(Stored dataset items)

○ ○ ○

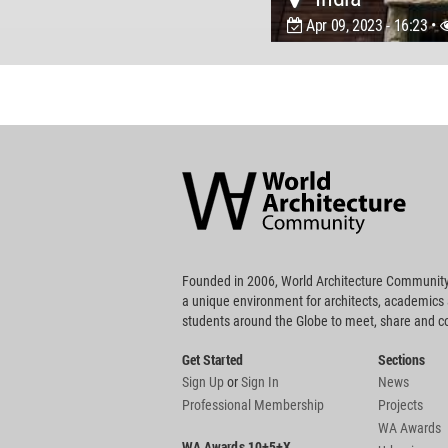
Apr 09, 2023 - 16:23 •
World
Architecture
Community
Footer
Founded in 2006, World Architecture Community
a unique environment for architects, academics
students around the Globe to meet, share and 
Get Started
Sections
Sign Up
or
Sign In
News
Professional Membership
Projects
WA Awards
WA Awards 10+5+X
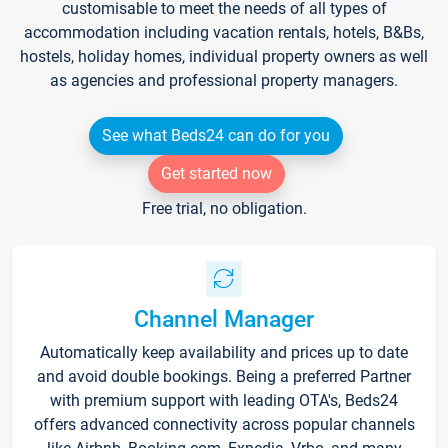
customisable to meet the needs of all types of
accommodation including vacation rentals, hotels, B&Bs,
hostels, holiday homes, individual property owners as well
as agencies and professional property managers.
See what Beds24 can do for you
Get started now
Free trial, no obligation.
Channel Manager
Automatically keep availability and prices up to date
and avoid double bookings. Being a preferred Partner
with premium support with leading OTA's, Beds24
offers advanced connectivity across popular channels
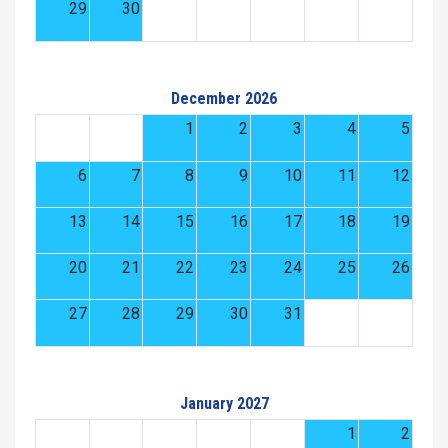
29
30
December 2026
1
2
3
4
5
6
7
8
9
10
11
12
13
14
15
16
17
18
19
20
21
22
23
24
25
26
27
28
29
30
31
January 2027
1
2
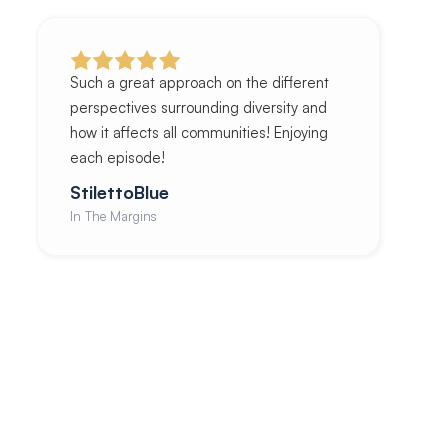
Such a great approach on the different
perspectives surrounding diversity and
how it affects all communities! Enjoying
each episode!
StilettoBlue
In The Margins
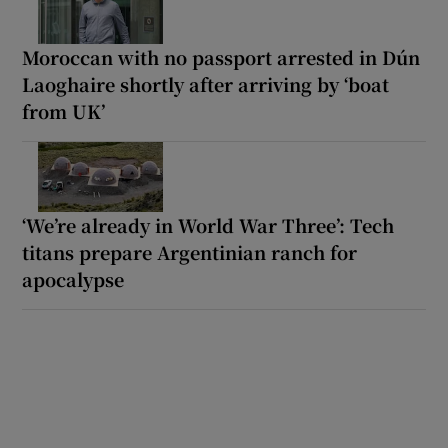
Moroccan with no passport arrested in Dún
Laoghaire shortly after arriving by ‘boat
from UK’
‘We’re already in World War Three’: Tech
titans prepare Argentinian ranch for
apocalypse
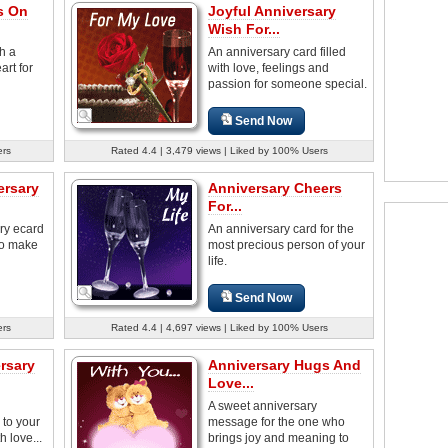
s On
Joyful Anniversary
Wish For...
h a
An anniversary card filled
rt for
with love, feelings and
passion for someone special.
Send Now
ers
Rated 4.4 | 3,479 views | Liked by 100% Users
ersary
Anniversary Cheers
For...
ry ecard
An anniversary card for the
to make
most precious person of your
life.
Send Now
ers
Rated 4.4 | 4,697 views | Liked by 100% Users
rsary
Anniversary Hugs And
Love...
A sweet anniversary
 to your
message for the one who
h love...
brings joy and meaning to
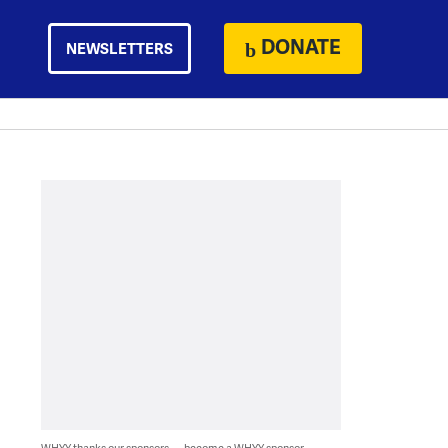
DONATE
NEWSLETTERS
WHYY thanks our sponsors — become a WHYY sponsor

○ ○ ○

Instructions to follow:
In the answer, the entries should be restated verbatim, with all pictures omitted.

Output below:
Apr 09, 2023 - 16:23 •
World
Architecture
Community
Footer
Founded in 2006, World Architecture Community
a unique environment for architects, academics
students around the Globe to meet, share and 
Get Started
Sections
Sign Up
or
Sign In
News
Professional Membership
Projects
WA Awards
WA Awards 10+5+X
customisable to meet the needs of all types of
accommodation including vacation rentals, hotels, B&Bs,
hostels, holiday homes, individual property owners as well
as agencies and professional property managers.
See what Beds24 can do for you
Get started now
Free trial, no obligation.
Channel Manager
Automatically keep availability and prices up to date
and avoid double bookings. Being a preferred Partner
with premium support with leading OTA's, Beds24
offers advanced connectivity across popular channels
29
30
December 2026
1
2
3
4
5
6
7
8
9
10
11
12
13
14
15
16
17
18
19
20
21
22
23
24
25
26
27
28
29
30
31
January 2027
1
2
Such a great approach on the different
perspectives surrounding diversity and
how it affects all communities! Enjoying
each episode!
StilettoBlue
In The Margins
Moroccan with no passport arrested in Dún
Laoghaire shortly after arriving by ‘boat
from UK’
‘We’re already in World War Three’: Tech
titans prepare Argentinian ranch for
apocalypse
s On
Joyful Anniversary
Wish For...
h a
An anniversary card filled
rt for
with love, feelings and
passion for someone special.
Send Now
ers
Rated 4.4 | 3,479 views | Liked by 100% Users
ersary
Anniversary Cheers
For...
ry ecard
An anniversary card for the
to make
most precious person of your
life.
Send Now
ers
Rated 4.4 | 4,697 views | Liked by 100% Users
rsary
Anniversary Hugs And
Love...
A sweet anniversary
 to your
message for the one who
h love...
brings joy and meaning to
DONATE
NEWSLETTERS
WHYY thanks our sponsors — become a WHYY sponsor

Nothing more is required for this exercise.